Three weeks ago, I broke down the news of *InnerPlant, John Deere Expand Ecosystem to Include Syngenta, Focusing on the Evolution towards Plant by Plant Disease Management, highlighting the expanding ecosystem collaboration.
Then, last week, I analyzed InnerPlant’s ecosystem strategy using concepts from Ron Adner’s book The Wide Lens in Ecosystem Innovation Through the Lens of InnerPlant.
In both write-ups I highlighted InnerPlant’s future collaborative opportunities with distributors and retailers, with an emphasis on the opportunity to manage adoption chain risk long-term for InnerPlant:
Part of this adoption chain is the input manufacturer, but we know one of the most prominent detractors, or enablers, of any innovation is the retailer.
Suppose there is a crucial player at any point of the value chain that does not understand, derive a benefit, or has something to lose from the innovation coming to fruition that needs to be managed. We can see from the below example that there can be an immense benefit at all points in the value chain, except one, and the innovation fails. Whereas, if we see a minor benefit at all points in the value chain, we can see positive utilization of the innovation.
This leads us to see that future collaborators include retailers, distributors, or both. These collaborators will ensure that farmers reap meaningful benefits from the InnerPlant technology when it is commercialized and successfully leverages the innovation ecosystem.
This week, InnerPlant moved in this direction with GROWMARK.
The program will see GROWMARK establish small plots of InnerSoy throughout the Midwest in 2024 with an expanded number of plots over the next three years.
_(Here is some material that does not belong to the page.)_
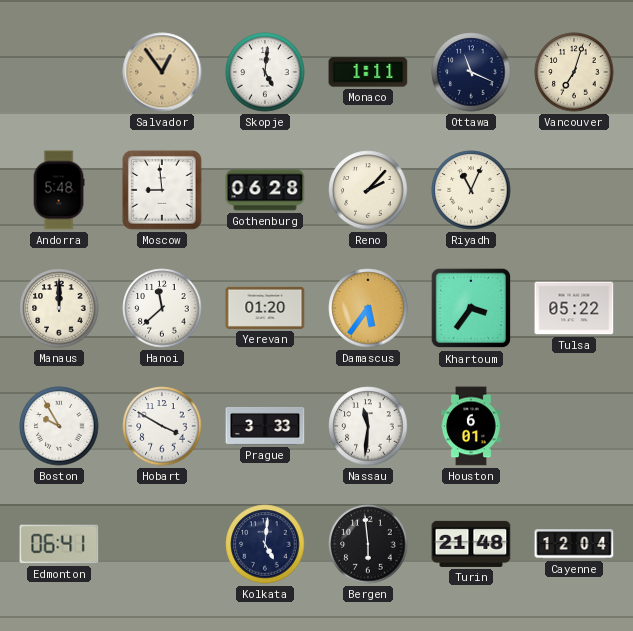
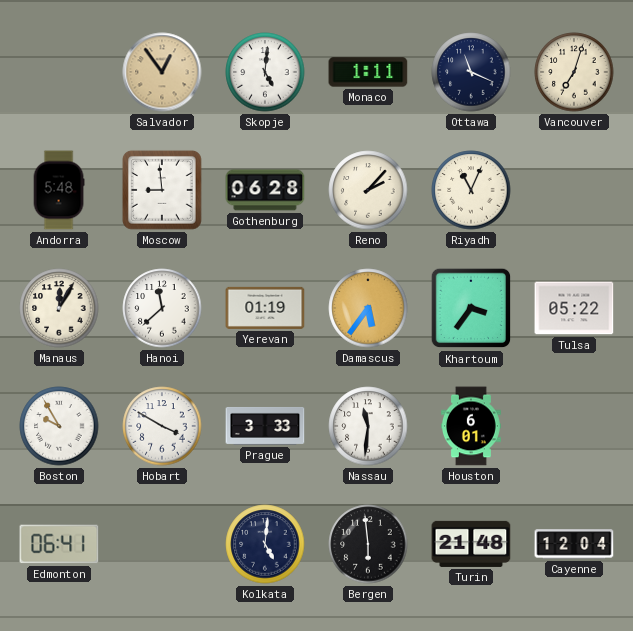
Manaus: 12:00 -> 12:05
Yerevan: 01:20 -> 01:19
The plots will act as “sentinels” to provide early warning of fungal infestation and help refine InnerPlant’s initial go-to-market strategy.
The approach is astute for both parties and is grounded in efforts from the USDA, The Value of Plant Disease Early-Warning Systems, where “sentinel” plots were planted across the United States and inspected regularly to provide early detection of soybean rust infection and then uploaded to a website to disperse the information, done in 2005:
We estimate that the information provided by the framework increased U.S. soybean producers’ profits by a total of $11-$299 million in 2005, or between 16 cents and $4.12 per acre.
By monitoring disease risks in tight intervals using these sentinel plots, farmers were able to make proactive fungicide application decisions.
The GROWMARK and InnerPlant collaboration is a tech-forward enhancement on the 2005 initiative that should deliver even more effective insight to not just farmers but the entire GROWMARK network regarding soybeans. InnerPlant’s trait technology will be able to deliver earlier and more precise detection of disease incidence, independent of visual symptoms.